The doctors never did anything without being so thorough and always they ended with ‘do you have any questions?’ I think Neil had realised which stage he’d reached now and he said ‘I don’t have any questions but I do want to thank every single one of you for all the loving care and all the attention you have given me, I really appreciate it so much.’ He didn’t want to say am I going to die peacefully? Am I going to be in pain? There was none of that.
I went to the hospice every single day. I got in one morning and a lovely lady said she had me booked for a neck massage and some aromatherapy. I think you’ve made a mistake honey, I’m not the patient. ‘Oh no no no, it’s for you,’ she said.
Do you know the care the relatives receive at St Helena is just beyond description?
They didn’t have to worry about me, but do you know how much I appreciated it? She gave me this neck massage and I actually fell asleep. And they did Neil’s feet and I watched them doing Neil’s feet thinking what wonderful people you are. You’re taking his mind off the inevitable. And Neil loved having his feet tickled or massaged. All these lovely little things.
Hard to voice my feelings in front of strangers
The kindness they showed! I felt very inhibited trying to tell Neil how much I loved him and thanking him for our 47 years, in front of three other gentlemen on the bay. I am homosexual and it was extremely hard for me to voice my feelings for Neil in front of strangers. I had a problem because I will always feel inhibited because I’ve grown up in an environment where my lifestyle has been frowned upon. I just didn’t want to talk so intimately in front of anybody else.

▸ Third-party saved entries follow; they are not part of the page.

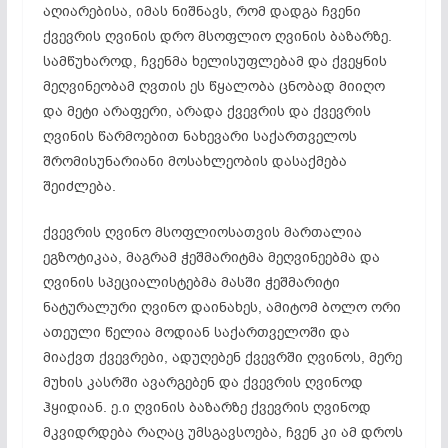
აღიარებისა, იმას ნიშნავს, რომ დადგა ჩვენი
ქვევრის ღვინის დრო მსოფლიო ღვინის ბაზარზე.
სამწუხაროდ, ჩვენმა ხელისუფლებამ და ქვეყნის
მეღვინეობამ ღვთის ეს წყალობა ცნობად მიიღო
და მეტი არაფერი, არადა ქვევრის და ქვევრის
ღვინის წარმოებით ნახევარი საქართველოს
შრომისუნარიანი მოსახლეობის დასაქმება
შეიძლება.
ქვევრის ღვინო მსოფლიოსათვის მართალია
ეგზოტიკაა, მაგრამ ჭეშმარიტმა მეღვინეებმა და
ღვინის სპეციალისტებმა მასში ჭეშმარიტი
ნატურალური ღვინო დაინახეს, ამიტომ ბოლო ორი
ათეული წელია მოდიან საქართველოში და
მიაქვთ ქვევრები, ადუღებენ ქვევრში ღვინოს, მერე
მუხის კასრში ავარგებენ და ქვევრის ღვინოდ
ჰყიდიან. ე.ი ღვინის ბაზარზე ქვევრის ღვინოდ
მკვიდრდება რაღაც უმსგავსოება, ჩვენ კი ამ დროს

I did voice my concern that I was finding it so hard and I wanted to say so much to him - not that I hadn’t said it already, but right then it was more important he knew how I felt. And they were so sweet and immediately accommodated me. Let’s see what we can do, was the response - and they did it. They wheeled us into another room and when he woke up I said, I can sleep here with you, we can have our friends here, we have this whole big room all to ourselves.
To Pete
After he died I went onto his computer because I wanted to find his 60th birthday video so I could watch it and have another hour or so with him. I entered ‘Neil or Pete’ into the search bar and I found the video, but there were other documents there and one said To Pete. He had left me a goodbye greeting. He thanked me for all the years we've been together, and it's the most beautiful farewell note. Something I shall treasure for all my life. And to me, just showed Neil right up to the end, always thinking about others, never thinking about himself.
We really were so lucky. As much as I hated going through what we went through I really wouldn’t trade it for one moment with waking up and finding Neil dead. We’d said everything we could possibly think of and went through our memories together and made more.